Reproduce verbatim the line where "Managing Debt Calculator" occurs, along with all following lines down to the last line of the data.
** MATERIAL PROVIDED follows **
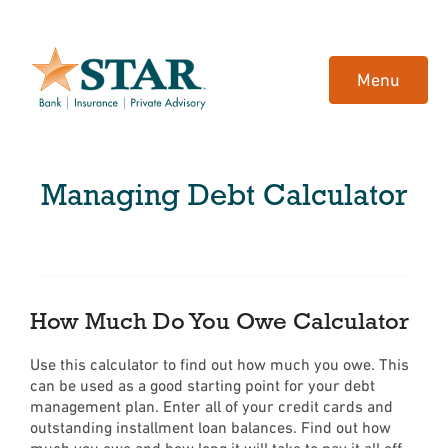
Home
Download
Skip
Acrobat
Menu
to
Reader
main
5.0
content
or
Skip
higher
Managing Debt Calculator
to
to
footer
view
.pdf
files.
How Much Do You Owe Calculator
Use this calculator to find out how much you owe. This
can be used as a good starting point for your debt
management plan. Enter all of your credit cards and
outstanding installment loan balances. Find out how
** End of MATERIAL PROVIDED **
• _OUTPUT FOR THIS EXERCISE_:
Managing Debt Calculator
to
to
footer
view
.pdf
files.
How Much Do You Owe Calculator
Use this calculator to find out how much you owe. This
can be used as a good starting point for your debt
management plan. Enter all of your credit cards and
outstanding installment loan balances. Find out how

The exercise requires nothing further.